After six consecutive terms of a pandemic-related hiatus that began in March 2020, undergraduates are once again studying abroad through programs sponsored by the Frank J. Guarini Institute for International Education.

Students on the "Green City" foreign study program in Berlin — a combined German studies and engineering program — get a tour this spring near the Brandenburg Gate. (Photo by Claudio Schöneberger)

New 'Green City' Program in Berlin

This spring the Department of German Studies and Thayer School of Engineering have teamed up to offer "Green City, Sustainable Engineering and Full-Immersion German in Berlin" — a pilot program blending study in German language and culture with the opportunity to earn engineering credits. The first-of-its-kind program is co-led by Associate Professor of German Petra McGillen and Professor of Engineering Petra Bonfert-Taylor.

The Green City program is one example of how Dartmouth faculty have been collaborating on new interdisciplinary programs to complement the curriculum and build on traditional FSP and LSA offerings.

"Faculty are continually innovating with off-campus programs to ensure they are relevant and responsive to the academic interests of Dartmouth students," Delmont says.

The push for the combined program in German and engineering came from the students themselves, McGillen and Bonfert-Taylor say.

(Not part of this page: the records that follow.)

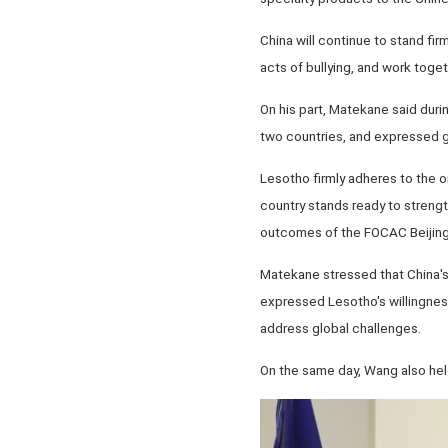
China will continue to stand fir
acts of bullying, and work toge
On his part, Matekane said duri
two countries, and expressed gr
Lesotho firmly adheres to the on
country stands ready to streng
outcomes of the FOCAC Beijing 
Matekane stressed that China's 
expressed Lesotho's willingness
address global challenges.
On the same day, Wang also held 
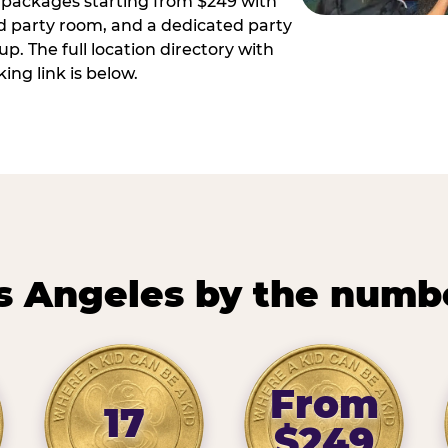
ay packages starting from $249 with
ed party room, and a dedicated party
p. The full location directory with
ing link is below.
s Angeles by the numb
From
17
$249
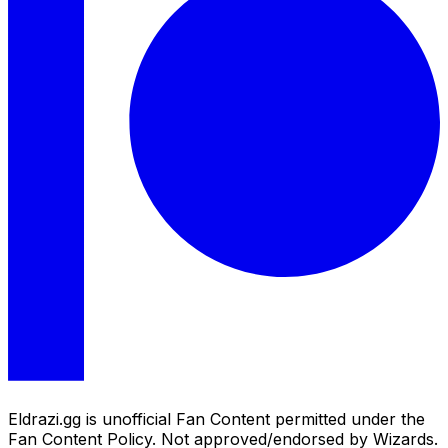
Eldrazi.gg is unofficial Fan Content permitted under the
Fan Content Policy. Not approved/endorsed by Wizards.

"Engineering students often can't go on foreign study programs because the major is packed with requirements, and to take a term without any engineering credits is really difficult," says Bonfert-Taylor. "Students kept coming to me to ask, 'Can't you start a program that combines a foreign study experience with engineering?' And the same students came to Petra McGillen to say, 'We're interested in German, but we need engineering credits, can't you organize something?' So we did some surveys and found that there's a great need and desire for a program like this."

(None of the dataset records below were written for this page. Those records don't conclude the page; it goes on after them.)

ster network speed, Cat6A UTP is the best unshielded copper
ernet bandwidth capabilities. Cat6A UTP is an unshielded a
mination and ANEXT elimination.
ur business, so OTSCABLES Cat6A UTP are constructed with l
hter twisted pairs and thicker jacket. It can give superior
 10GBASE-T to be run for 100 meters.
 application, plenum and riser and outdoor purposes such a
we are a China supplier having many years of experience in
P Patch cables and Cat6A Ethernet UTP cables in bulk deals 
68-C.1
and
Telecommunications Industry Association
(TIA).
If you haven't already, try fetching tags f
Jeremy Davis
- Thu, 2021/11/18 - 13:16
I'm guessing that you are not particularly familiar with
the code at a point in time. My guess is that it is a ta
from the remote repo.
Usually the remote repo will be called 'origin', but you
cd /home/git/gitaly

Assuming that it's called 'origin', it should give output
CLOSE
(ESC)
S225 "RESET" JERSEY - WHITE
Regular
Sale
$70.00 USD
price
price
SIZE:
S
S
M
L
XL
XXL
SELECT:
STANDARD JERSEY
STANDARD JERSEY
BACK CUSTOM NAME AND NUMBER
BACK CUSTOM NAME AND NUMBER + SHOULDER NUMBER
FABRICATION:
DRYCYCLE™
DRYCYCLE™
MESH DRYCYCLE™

In Berlin, students live with host families and have the choice of three out of four courses: a fast-track German language course, a course in German history and culture, and, for engineering credit, "Introduction to Environmental Engineering" and "Sustainable Urban Systems."

They also participate in field trips and other enrichment activities that help showcase the importance of language and cultural understanding to effective engineering solutions.

Students on the "Green City" FSP this spring tour a former lignite coal mining site in Germany and hear from the former operator of a giant excavator. (Photo by Petra McGillen)

On a day-trip to Görlitz — a town in the former East Germany, in a region shaped by lignite coal mining—students toured the surviving pre-World War II architecture and visited a remediated mine site, where they spoke with a former miner who had lost his livelihood in the transition to cleaner energy.

"Hearing our guide speak with so much nostalgia about his work was incredible," program participant Stephen Veatch '24 says of the experience. "It was so moving to see how people can feel left behind in the transition from one predominant energy source to alternatives."

"It was one of those moments when German culture and political history and sustainable engineering topics came together in this really eye-opening way," McGillen says. "The students immediately understood that in any energy transition you need to be aware of the profound social implications and find ways to mitigate them."